Wapres menjelaskan, pentingnya digitalisasi di pasar rakyat saat ini, lantaran perkembangan zaman telah memperngaruhi perilaku masyarakat dalam berbelanja. Apalagi, ditambah adanya pandemi Covid-19 dengan aturan pembatasan mobilitas masyarakat selama pandemi Covid-19, membuat masyarakat berbelanja lebih banyak secara daring. 


Ia menilai perubahan tersebut tidak bisa dihentikan. Karenanya para pedagang di pasar  harus adaptasi dan kemauan untuk terus belajar.

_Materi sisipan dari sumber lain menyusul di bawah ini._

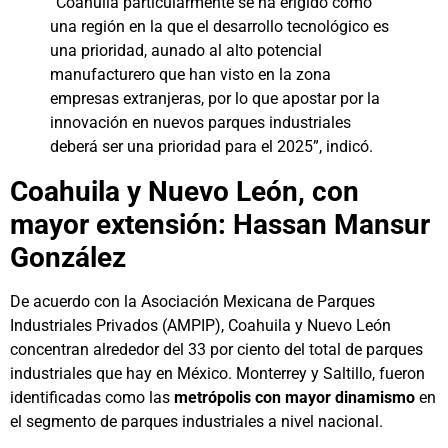
“Coahuila particularmente se ha erigido como
una región en la que el desarrollo tecnológico es
una prioridad, aunado al alto potencial
manufacturero que han visto en la zona
empresas extranjeras, por lo que apostar por la
innovación en nuevos parques industriales
deberá ser una prioridad para el 2025”, indicó.
Coahuila y Nuevo León, con
mayor extensión: Hassan Mansur
González
De acuerdo con la Asociación Mexicana de Parques
Industriales Privados (AMPIP), Coahuila y Nuevo León
concentran alrededor del 33 por ciento del total de parques
industriales que hay en México. Monterrey y Saltillo, fueron
identificadas como las
metrópolis con mayor dinamismo
en
el segmento de parques industriales a nivel nacional.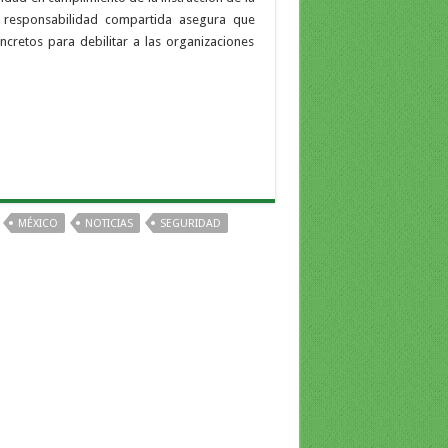
 responsabilidad compartida asegura que
cretos para debilitar a las organizaciones
MÉXICO
NOTICIAS
SEGURIDAD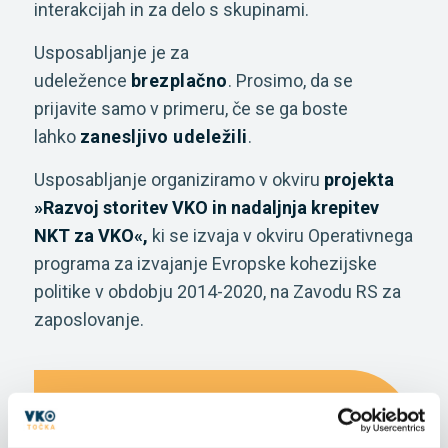
interakcijah in za delo s skupinami.
Usposabljanje je za
udeležence
brezplačno
. Prosimo, da se
prijavite samo v primeru, če se ga boste
lahko
zanesljivo udeležili
.
Usposabljanje organiziramo v okviru
projekta
»Razvoj storitev VKO in nadaljnja krepitev
NKT za VKO«,
ki se izvaja v okviru Operativnega
programa za izvajanje Evropske kohezijske
politike v obdobju 2014-2020, na Zavodu RS za
zaposlovanje.
2. JUN 2022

“Digitalisasi di pasar rakyat cepat atau lambat pasti akan terjadi. Untuk itu, para pedagang perlu belajar memanfaatkan teknologi yang ada,” ungkap Wapres.

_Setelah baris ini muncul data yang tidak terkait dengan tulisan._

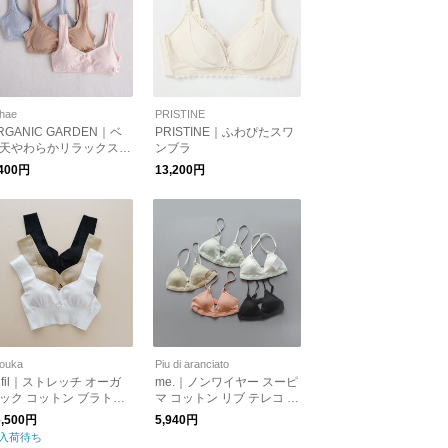
hae
PRISTINE
RGANIC GARDEN｜ベ
PRISTINE｜ふわぴたスワ
天やわらかリラックスブ
ンブラ
,400円
13,200円
ouka
Piu di aranciato
nfil｜ストレッチ オーガ
me.｜ノンワイヤー スーピ
ック コットン ブラトッ
マ コットン リブ テレコ ブ
stretch organic cotton b
ラジャー me-18151-fn
6,500円
5,940円
a top インナー WHSP-U
入荷待ち
122 アンフィル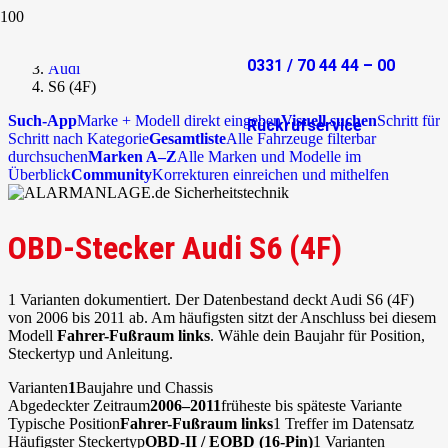
Start
OBD-Stecker
0331 / 70 44 44 – 00
Audi
S6 (4F)
Such-App
Marke + Modell direkt eingeben
Visuell suchen
Schritt für
Rückrufservice
Schritt nach Kategorie
Gesamtliste
Alle Fahrzeuge filterbar
durchsuchen
Marken A–Z
Alle Marken und Modelle im
Überblick
Community
Korrekturen einreichen und mithelfen
OBD-Stecker Audi S6 (4F)
1 Varianten dokumentiert. Der Datenbestand deckt Audi S6 (4F)
von 2006 bis 2011 ab. Am häufigsten sitzt der Anschluss bei diesem
Modell
Fahrer-Fußraum links
. Wähle dein Baujahr für Position,
Steckertyp und Anleitung.
Varianten
1
Baujahre und Chassis
Abgedeckter Zeitraum
2006–2011
früheste bis späteste Variante
Typische Position
Fahrer-Fußraum links
1 Treffer im Datensatz
Häufigster Steckertyp
OBD-II / EOBD (16-Pin)
1 Varianten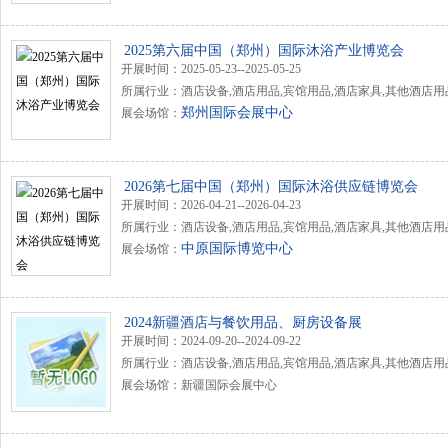
2025第六届中国（郑州）国际沐浴产业博览会
开展时间：2025-05-23--2025-05-25
所属行业：酒店设备,酒店用品,宾馆用品,酒店家具,其他酒店用
郑州国际会展中心
展会场馆：
2026第七届中国（郑州）国际沐浴供应链博览会
开展时间：2026-04-21--2026-04-23
所属行业：酒店设备,酒店用品,宾馆用品,酒店家具,其他酒店用
中原国际博览中心
展会场馆：
2024新疆酒店与餐饮用品、厨房设备展
开展时间：2024-09-20--2024-09-22
所属行业：酒店设备,酒店用品,宾馆用品,酒店家具,其他酒店用
展会场馆：新疆国际会展中心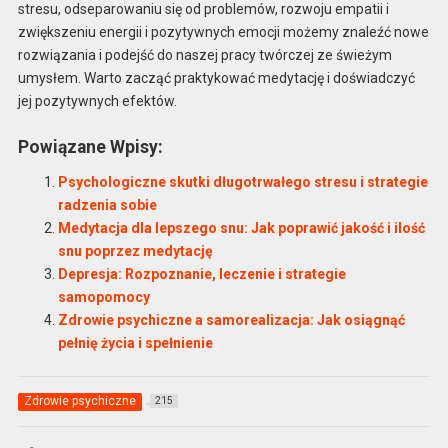
stresu, odseparowaniu się od problemów, rozwoju empatii i
zwiększeniu energii i pozytywnych emocji możemy znaleźć nowe
rozwiązania i podejść do naszej pracy twórczej ze świeżym
umysłem. Warto zacząć praktykować medytację i doświadczyć
jej pozytywnych efektów.
Powiązane Wpisy:
Psychologiczne skutki długotrwałego stresu i strategie
radzenia sobie
Medytacja dla lepszego snu: Jak poprawić jakość i ilość
snu poprzez medytację
Depresja: Rozpoznanie, leczenie i strategie
samopomocy
Zdrowie psychiczne a samorealizacja: Jak osiągnąć
pełnię życia i spełnienie
Zdrowie psychiczne
215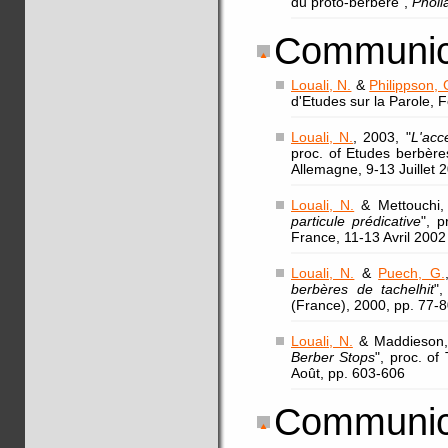
du proto-berbère",
Pholi
Communica
Louali, N.
&
Philippson, 
d'Etudes sur la Parole, F
Louali, N.
, 2003, "
L'acc
proc. of Etudes berbère
Allemagne, 9-13 Juillet 
Louali, N.
& Mettouchi, 
particule prédicative
", p
France, 11-13 Avril 2002
Louali, N.
&
Puech, G.
berbères de tachelhit
"
(France), 2000, pp. 77-
Louali, N.
& Maddieson, 
Berber Stops
", proc. of
Août, pp. 603-606
Communic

Sebelumnya, Wapres juga mengungkapkan harapannya agar UMKM di Indonesia tidak tertinggal di era digitalisasi saat ini. Sebab, banyak UMKM yang belum bertranformasi secara digital Padahal, adanya pandemi Covid-19 telah mempercepat transformasi digital dalam berbisnis.


“Kita harus mengakui, UMKM kita belum semuanya tersentuh digitalisasi, saya mengajak semua pihak untuk bersama-sama membantu UMKM mengikuti arus digitalisasi ini,” kata Ma’ruf saat menjadi pembicara dalam Forum Indonesia Bangkit, dengan Tema: ‘Health Care Industry and Economy Recovery’, Selasa (6/4).


Wapres menjelaskan, sebagian besar usaha saat ini dilakukan secara online. Hal ini juga terlihat dari pertumbuhan penjualan secara online dan meningkatnya aktivitas usaha jasa pengiriman barang.


“UMKM tidak boleh tercecer dalam hal digitalisasi, namun UMKM harus menjadi bagian dalam transformasi ekonomi digital,” ungkapnya.